EXCERPTED RECORDS below:

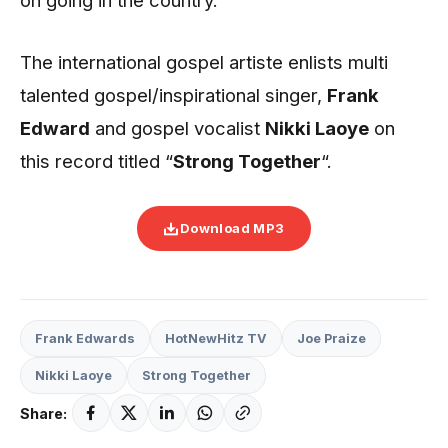
The international gospel artiste enlists multi
talented gospel/inspirational singer,
Frank
Edward
and gospel vocalist
Nikki Laoye
on
this record titled “
Strong Together
“.
Download MP3
Frank Edwards
HotNewHitz TV
Joe Praize
Nikki Laoye
Strong Together
Share:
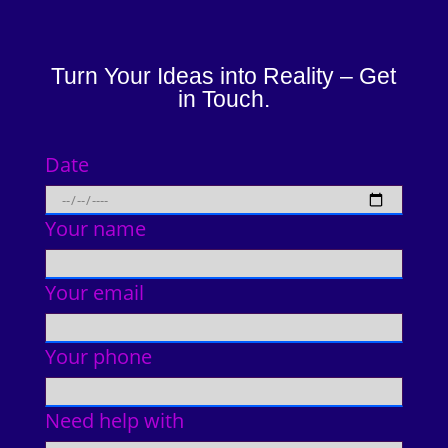
Turn Your Ideas into Reality – Get
in Touch.
Date
Your name
Your email
Your phone
Need help with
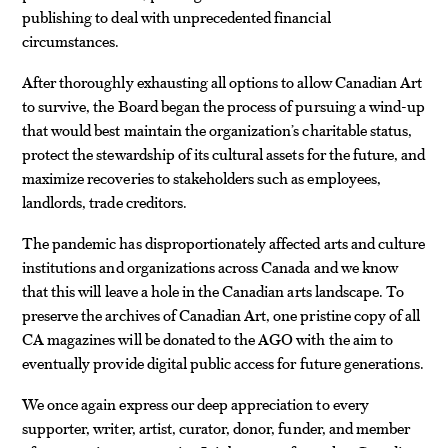
publishing to deal with unprecedented financial
circumstances.
After thoroughly exhausting all options to allow Canadian Art
to survive, the Board began the process of pursuing a wind-up
that would best maintain the organization’s charitable status,
protect the stewardship of its cultural assets for the future, and
maximize recoveries to stakeholders such as employees,
landlords, trade creditors.
The pandemic has disproportionately affected arts and culture
institutions and organizations across Canada and we know
that this will leave a hole in the Canadian arts landscape. To
preserve the archives of Canadian Art, one pristine copy of all
CA magazines will be donated to the AGO with the aim to
eventually provide digital public access for future generations.
We once again express our deep appreciation to every
supporter, writer, artist, curator, donor, funder, and member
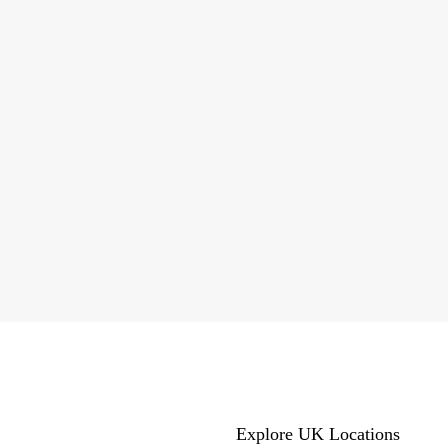
Explore UK Locations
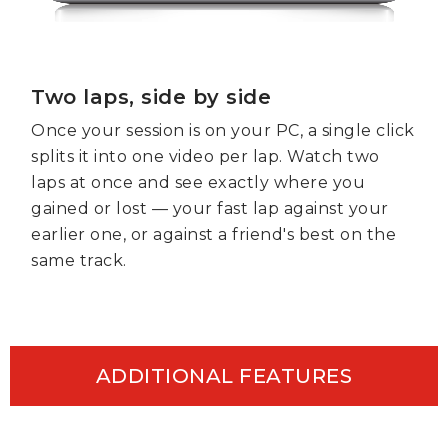
Two laps, side by side
Once your session is on your PC, a single click
splits it into one video per lap. Watch two
laps at once and see exactly where you
gained or lost — your fast lap against your
earlier one, or against a friend's best on the
same track.
ADDITIONAL FEATURES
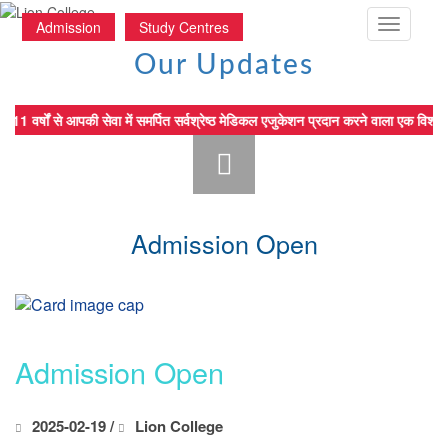
Toggle
Admission
Study Centres
navigatio
Our Updates
11 वर्षों से आपकी सेवा में समर्पित सर्वश्रेष्ठ मेडिकल एजुकेशन प्रदान करन
Admission Open
Admission Open
2025-02-19 /
Lion College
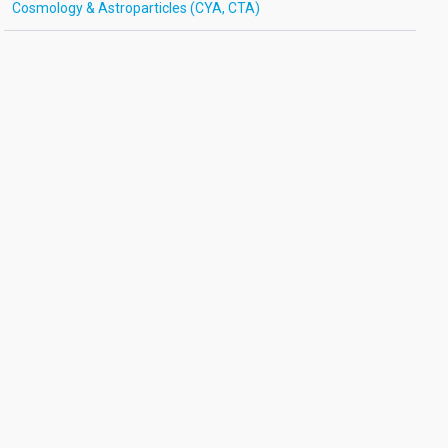
Cosmology & Astroparticles (CYA, CTA)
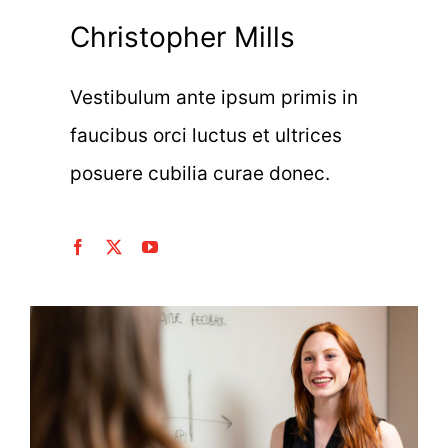
Christopher Mills
Vestibulum ante ipsum primis in
faucibus orci luctus et ultrices
posuere cubilia curae donec.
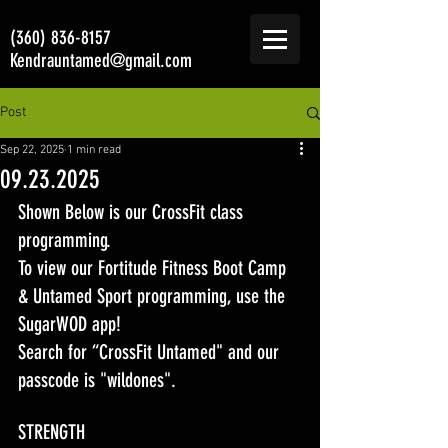
(360) 836-8157
Kendrauntamed@gmail.com
Post
Sep 22, 2025
1 min read
09.23.2025
Shown Below is our CrossFit class 
programming. 
To view our Fortitude Fitness Boot Camp 
& Untamed Sport programming, use the 
SugarWOD app! 
Search for “CrossFit Untamed" and our 
passcode is "wildones".
STRENGTH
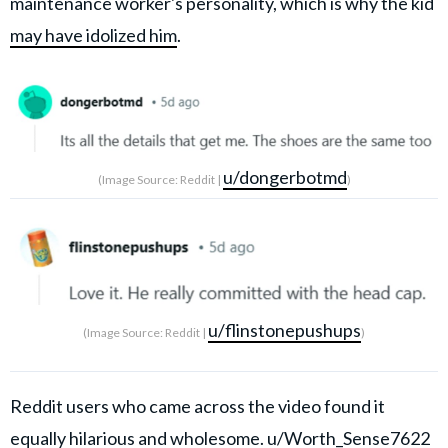
maintenance worker's personality, which is why the kid
may have idolized him
.
u/dongerbotmd
(Image Source: Reddit |
)
u/flinstonepushups
(Image Source: Reddit |
)
Reddit users who came across the video found it
equally hilarious and wholesome.
u/Worth_Sense7622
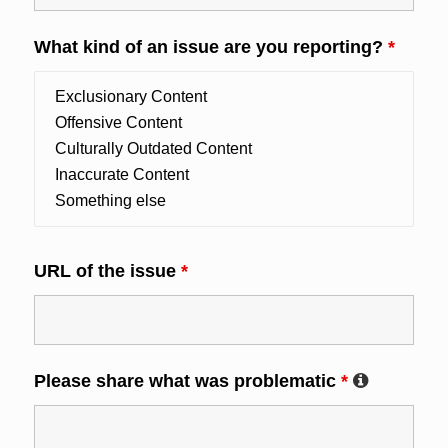
What kind of an issue are you reporting?
*
URL of the issue
*
Please share what was problematic
*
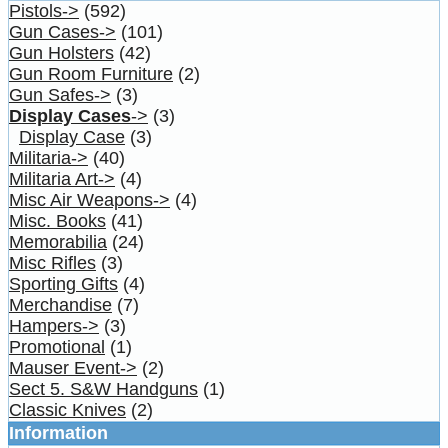
Pistols->
(592)
Gun Cases->
(101)
Gun Holsters
(42)
Gun Room Furniture
(2)
Gun Safes->
(3)
Display Cases
->
(3)
Display Case
(3)
Militaria->
(40)
Militaria Art->
(4)
Misc Air Weapons->
(4)
Misc. Books
(41)
Memorabilia
(24)
Misc Rifles
(3)
Sporting Gifts
(4)
Merchandise
(7)
Hampers->
(3)
Promotional
(1)
Mauser Event->
(2)
Sect 5. S&W Handguns
(1)
Classic Knives
(2)
Information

End of EXCERPTED RECORDS.

Here the job is to print all the entries above exactly, minus the images.

The international gospel artiste enlists multi
talented gospel/inspirational singer,
Frank
Edward
and gospel vocalist
Nikki Laoye
on
this record titled “
Strong Together
“.
Download MP3
Frank Edwards
HotNewHitz TV
Joe Praize
Nikki Laoye
Strong Together
Share:
Turn Your Ideas into Reality – Get
in Touch.
Date
Your name
Your email
Your phone
Need help with
publishing to deal with unprecedented financial
circumstances.
After thoroughly exhausting all options to allow Canadian Art
to survive, the Board began the process of pursuing a wind-up
that would best maintain the organization’s charitable status,
protect the stewardship of its cultural assets for the future, and
maximize recoveries to stakeholders such as employees,
landlords, trade creditors.
The pandemic has disproportionately affected arts and culture
institutions and organizations across Canada and we know
that this will leave a hole in the Canadian arts landscape. To
preserve the archives of Canadian Art, one pristine copy of all
CA magazines will be donated to the AGO with the aim to
eventually provide digital public access for future generations.
We once again express our deep appreciation to every
supporter, writer, artist, curator, donor, funder, and member
Explore UK Locations
Two laps, side by side
Once your session is on your PC, a single click
splits it into one video per lap. Watch two
laps at once and see exactly where you
gained or lost — your fast lap against your
earlier one, or against a friend's best on the
same track.
ADDITIONAL FEATURES
Toggle
Admission
Study Centres
navigatio
Our Updates
11 वर्षों से आपकी सेवा में समर्पित सर्वश्रेष्ठ मेडिकल एजुकेशन प्रदान करन
Admission Open
Admission Open
2025-02-19 /
Lion College
Cosmology & Astroparticles (CYA, CTA)
Christopher Mills
Vestibulum ante ipsum primis in
faucibus orci luctus et ultrices
posuere cubilia curae donec.
(360) 836-8157
Kendrauntamed@gmail.com
Post
Sep 22, 2025
1 min read
09.23.2025
Shown Below is our CrossFit class 
programming. 
To view our Fortitude Fitness Boot Camp 
& Untamed Sport programming, use the 
SugarWOD app! 
Search for “CrossFit Untamed" and our 
passcode is "wildones".
STRENGTH
maintenance worker's personality, which is why the kid
may have idolized him
.
u/dongerbotmd
(Image Source: Reddit |
)
u/flinstonepushups
(Image Source: Reddit |
)
Reddit users who came across the video found it
equally hilarious and wholesome.
u/Worth_Sense7622
What kind of an issue are you reporting?
*
URL of the issue
*
Please share what was problematic
*
Pistols->
(592)
Gun Cases->
(101)
Gun Holsters
(42)
Gun Room Furniture
(2)
Gun Safes->
(3)
Display Cases
->
(3)
Display Case
(3)
Militaria->
(40)
Militaria Art->
(4)
Misc Air Weapons->
(4)
Misc. Books
(41)
Memorabilia
(24)
Misc Rifles
(3)
Sporting Gifts
(4)
Merchandise
(7)
Hampers->
(3)
Promotional
(1)
Mauser Event->
(2)
Sect 5. S&W Handguns
(1)
Classic Knives
(2)
Information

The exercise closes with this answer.